Durant ces périodes, les sélections continuent en Europe : la famille des choux s’enrichit et se rapproche de ceux que nous consommons aujourd’hui (choux pommés, choux frisés, choux‑raves, chou‑fleur, choux de Bruxelles). Ils sont consommés de multiples façons, que ce soit crus, cuits ou lactofermentés. D’ailleurs, si la choucroute a été adoptée en Alsace et en Allemagne, ses origines sont bien plus anciennes et sa consommation a commencé il y a environ 5 000 ans en Chine.
Les carottes : les formes orangées apparaissent en Europe du Nord à la Renaissance, c’est‑à‑dire autour du milieu du 16ᵉ siècle, à la suite de sélections et de croisements de carottes violettes et jaunes. Plus sucrées et plus savoureuses, elles se diffusent rapidement et finissent par dominer les autres variétés sur les marchés européens.
La tomate : l’une des premières recettes européennes de sauce tomate, dite “à la façon espagnole”, est publiée en 1692 dans le livre de cuisine d’Antonio Latini, Lo scalco alla moderna, à Naples, ce qui atteste son usage culinaire en Italie à la fin du 17ᵉ siècle.
Les piments et les poivrons : à partir du 16ᵉ siècle, les poivrons et les piments relevaient la cuisine de l’Espagne, du Portugal, de l’Italie du Sud, de la Grèce et de l’Empire ottoman (la Turquie, les Balkans, le Moyen‑Orient et une partie de l’Afrique du Nord). Il existait alors une multitude de variétés, des plus douces aux plus fortes.
Courges et citrouilles américaines : venues d’Amérique avec la découverte du Nouveau Monde, les courges et les citrouilles s’imposent rapidement comme des légumes de conservation d’hiver, essentiels pour la cuisine et la survie en Europe. La vraie citrouille de type Halloween, de l’espèce Cucurbita pepo, ainsi que les grands potirons de l’espèce Cucurbita maxima et les courges musquées comme le butternut (Cucurbita moschata), sont particulièrement robustes, avec une peau épaisse et une chair dense qui se conserve plusieurs mois dans un endroit sec et frais.
Les grands échanges entre les continents
Si de nouvelles variétés de légumes arrivent en Europe, en provenance des colonies, des Amériques, d’Afrique ou encore d’Asie, l’inverse est vrai également : les légumes européens se diffusent à travers le monde.

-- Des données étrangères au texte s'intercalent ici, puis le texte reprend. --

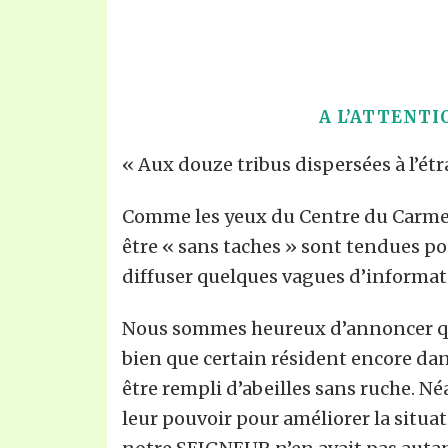
A L’ATTENT
« Aux douze tribus dispersées à l’étr
Comme les yeux du Centre du Carmel s
être « sans taches » sont tendues po
diffuser quelques vagues d’informat
Nous sommes heureux d’annoncer que
bien que certain résident encore da
être rempli d’abeilles sans ruche. Né
leur pouvoir pour améliorer la situ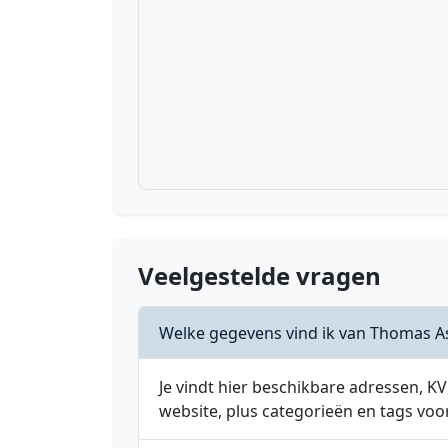
Veelgestelde vragen
Welke gegevens vind ik van Thomas A
Je vindt hier beschikbare adressen,
website, plus categorieën en tags voo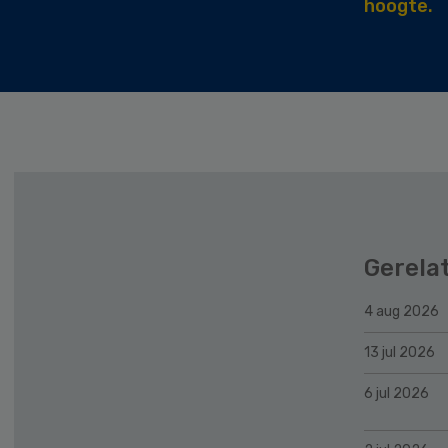
hoogte.
Gerela
4 aug 2026
13 jul 2026
6 jul 2026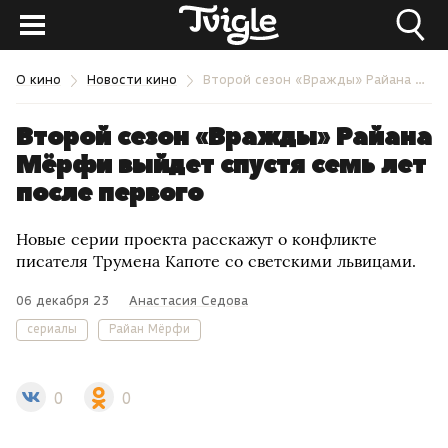
О кино
Новости кино
Второй сезон «Вражды» Райана Мёрфи выйдет спустя семь лет после первого
Второй сезон «Вражды» Райана
Мёрфи выйдет спустя семь лет
после первого
Новые серии проекта расскажут о конфликте
писателя Трумена Капоте со светскими львицами.
06 декабря 23
Анастасия Седова
сериалы
Райан Мёрфи
0
0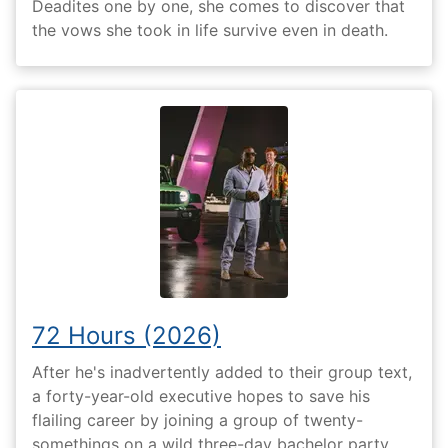
Deadites one by one, she comes to discover that
the vows she took in life survive even in death.
72 Hours (2026)
After he's inadvertently added to their group text,
a forty-year-old executive hopes to save his
flailing career by joining a group of twenty-
somethings on a wild three-day bachelor party.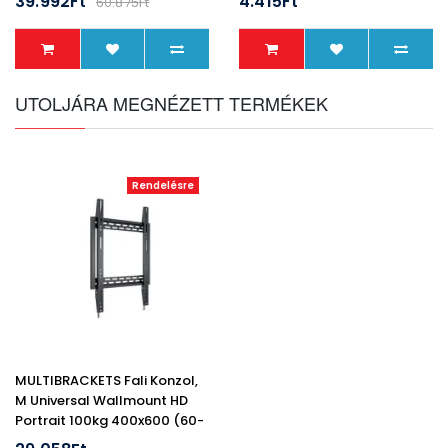
39.992Ft
4.415Ft
60.875Ft
UTOLJÁRA MEGNÉZETT TERMÉKEK
Rendelésre
MULTIBRACKETS Fali Konzol,
M Universal Wallmount HD
Portrait 100kg 400x600 (60-
100")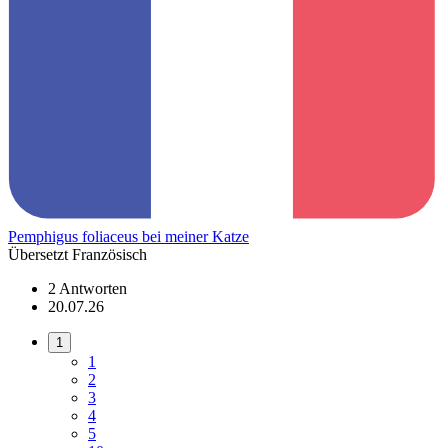
Pemphigus foliaceus bei meiner Katze
Übersetzt Französisch
2 Antworten
20.07.26
1
1
2
3
4
5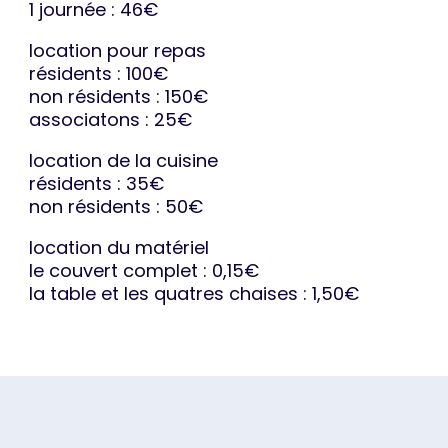
1 journée : 46€
location pour repas
résidents : 100€
non résidents : 150€
associatons : 25€
location de la cuisine
résidents : 35€
non résidents : 50€
location du matériel
le couvert complet : 0,15€
la table et les quatres chaises : 1,50€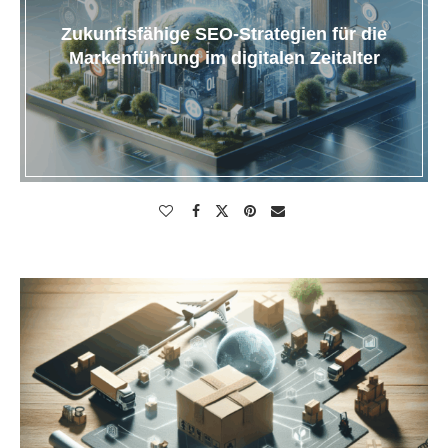
Zukunftsfähige SEO-Strategien für die
Markenführung im digitalen Zeitalter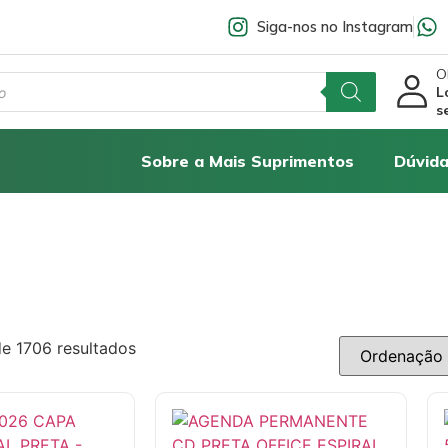
Siga-nos no Instagram
Ol
L
s
Sobre a Mais Suprimentos
Dúvida
de 1706 resultados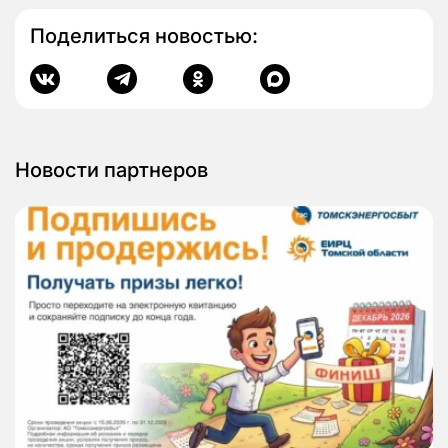
Поделиться новостью:
Новости партнеров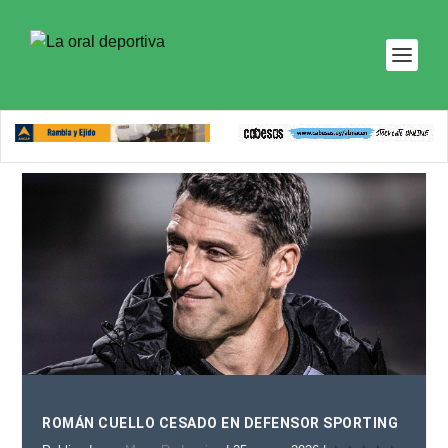
ROMÁN CUELLO CESADO EN DEFENSOR SPORTING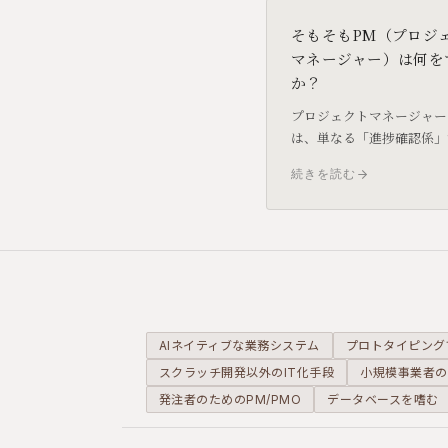
そもそもPM（プロジ
マネージャー）は何を
か？
プロジェクトマネージャー
は、単なる「進捗確認係」
りません。目標達成のため
続きを読む
ースを最適化し、リスクを
し、意思決定を支える「プ
クトの司令塔」です。その
かりやすく解説します。
AIネイティブな業務システム
プロトタイピング
スクラッチ開発以外のIT化手段
小規模事業者の
発注者のためのPM/PMO
データベースを嗜む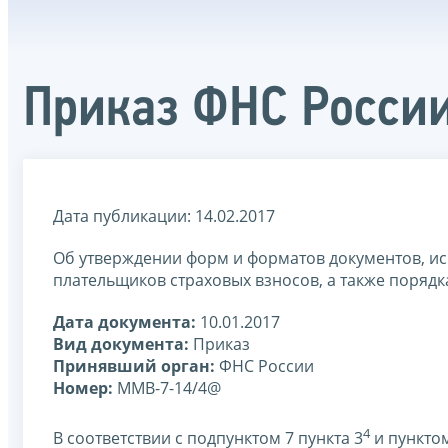
Приказ ФНС Росси
Дата публикации: 14.02.2017
Об утверждении форм и форматов документов, ис
плательщиков страховых взносов, а также порядк
Дата документа:
10.01.2017
Вид документа:
Приказ
Принявший орган:
ФНС России
Номер:
ММВ-7-14/4@
4
В соответствии с подпунктом 7 пункта 3
и пунктом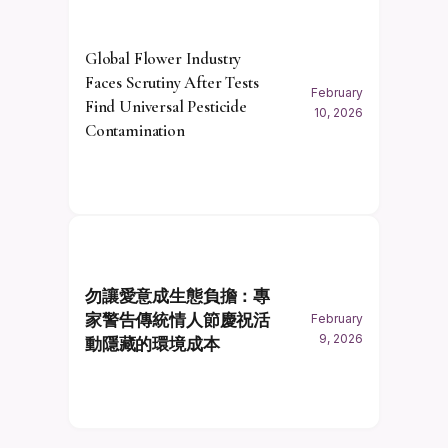
Global Flower Industry
Faces Scrutiny After Tests
February
Find Universal Pesticide
10, 2026
Contamination
勿讓愛意成生態負擔：專
家警告傳統情人節慶祝活
February
9, 2026
動隱藏的環境成本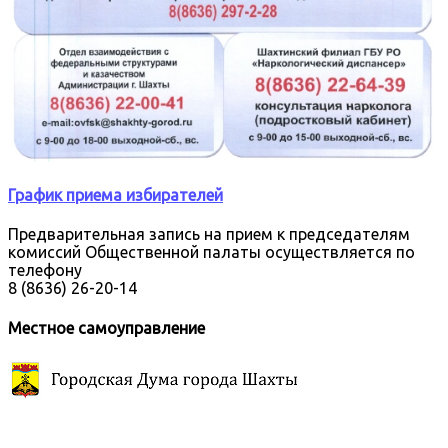
График приема избирателей
Предварительная запись на прием к председателям
комиссий Общественной палаты осуществляется по
телефону
8 (8636) 26-20-14
Местное самоуправление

À la fin du 18ᵉ siècle, des milliers d’années de sélection ont permis de créer, de sélectionner et d’hybrider une grande diversité de légumes, qui n’ont pour la plupart plus grand-chose en commun avec leurs formes sauvages originelles. Ils ont gagné en volume, en saveur, en texture et en digestibilité, mais, dans de nombreux cas, ils ont perdu une partie de leurs nutriments par rapport à leurs ancêtres sauvages. Les sélections ont depuis toujours donné la priorité à la productivité, à l’apparence, au goût et à la conservation.